Exploratory data analysis

In statistics, exploratory data analysis is an approach to analyzing data sets to summarize their main characteristics, often with visual methods. A statistical model can be used or not, but primarily EDA is for seeing what the data can tell us beyond the formal modeling or hypothesis testing task. Exploratory data analysis was promoted by John Tukey to encourage statisticians to explore the data, and possibly formulate hypotheses that could lead to new data collection and experiments. EDA is different from initial data analysis, which focuses more narrowly on checking assumptions required for model fitting and hypothesis testing, and handling missing values and making transformations of variables as needed. EDA encompasses IDA.

Overview

Tukey defined data analysis in 1961 as: "Procedures for analyzing data, techniques for interpreting the results of such procedures, ways of planning the gathering of data to make its analysis easier, more precise or more accurate, and all the machinery and results of statistics which apply to analyzing data."
Tukey's championing of EDA encouraged the development of statistical computing packages, especially S at Bell Labs. The S programming language inspired the systems 'S'-PLUS and R. This family of statistical-computing environments featured vastly improved dynamic visualization capabilities, which allowed statisticians to identify outliers, trends and patterns in data that merited further study.
Tukey's EDA was related to two other developments in statistical theory: robust statistics and nonparametric statistics, both of which tried to reduce the sensitivity of statistical inferences to errors in formulating statistical models. Tukey promoted the use of five number summary of numerical data—the two extremes, the median, and the quartiles—because these median and quartiles, being functions of the empirical distribution are defined for all distributions, unlike the mean and standard deviation; moreover, the quartiles and median are more robust to skewed or heavy-tailed distributions than traditional summaries.
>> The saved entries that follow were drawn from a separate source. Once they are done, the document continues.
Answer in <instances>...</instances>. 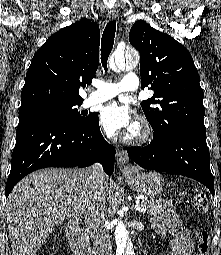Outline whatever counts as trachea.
Masks as SVG:
<instances>
[{
	"instance_id": "1",
	"label": "trachea",
	"mask_w": 221,
	"mask_h": 255,
	"mask_svg": "<svg viewBox=\"0 0 221 255\" xmlns=\"http://www.w3.org/2000/svg\"><path fill=\"white\" fill-rule=\"evenodd\" d=\"M115 32L116 22L115 21L108 22L104 29L101 41V62L105 71H107V60L113 48Z\"/></svg>"
}]
</instances>
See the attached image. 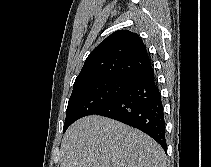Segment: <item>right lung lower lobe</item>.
I'll return each mask as SVG.
<instances>
[{
    "label": "right lung lower lobe",
    "mask_w": 211,
    "mask_h": 167,
    "mask_svg": "<svg viewBox=\"0 0 211 167\" xmlns=\"http://www.w3.org/2000/svg\"><path fill=\"white\" fill-rule=\"evenodd\" d=\"M130 86L94 114L135 127L167 151L165 120L160 90L152 66L128 77Z\"/></svg>",
    "instance_id": "obj_1"
}]
</instances>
The packages S, S-PLUS, and R included routines using resampling statistics, such as Quenouille and Tukey's jackknife and Efron bootstrap, which are nonparametric and robust.
Exploratory data analysis, robust statistics, nonparametric statistics, and the development of statistical programming languages facilitated statisticians' work on scientific and engineering problems. Such problems included the fabrication of semiconductors and the understanding of communications networks, which concerned Bell Labs. These statistical developments, all championed by Tukey, were designed to complement the analytic theory of testing statistical hypotheses, particularly the Laplacian tradition's emphasis on exponential families.

Development

wrote the book Exploratory Data Analysis in 1977. Tukey held that too much emphasis in statistics was placed on statistical hypothesis testing ; more emphasis needed to be placed on using data to suggest hypotheses to test. In particular, he held that confusing the two types of analyses and employing them on the same set of data can lead to systematic bias owing to the issues inherent in testing hypotheses suggested by the data.
The objectives of EDA are to:

Suggest hypotheses about the causes of observed phenomena
Assess assumptions on which statistical inference will be based
Support the selection of appropriate statistical tools and techniques
Provide a basis for further data collection through surveys or experiments

Many EDA techniques have been adopted into data mining. They are also being taught to young students as a way to introduce them to statistical thinking.

Techniques and tools

There are a number of tools that are useful for EDA, but EDA is characterized more by the attitude taken than by particular techniques.
Typical graphical techniques used in EDA are:

Box plot
Histogram
Multi-vari chart
Run chart
Pareto chart
Scatter plot
Stem-and-leaf plot
Parallel coordinates
Odds ratio
Targeted projection pursuit
Glyph-based visualization methods such as PhenoPlot and Chernoff faces
Projection methods such as grand tour, guided tour and manual tour
Interactive versions of these plots

Dimensionality reduction:

Multidimensional scaling
Principal component analysis
Multilinear PCA
Nonlinear dimensionality reduction

Typical quantitative techniques are:

Median polish
Trimean
Ordination
History

Many EDA ideas can be traced back to earlier authors, for example:

Francis Galton emphasized order statistics and quantiles.
Arthur Lyon Bowley used precursors of the stemplot and five-number summary.
Andrew Ehrenberg articulated a philosophy of data reduction.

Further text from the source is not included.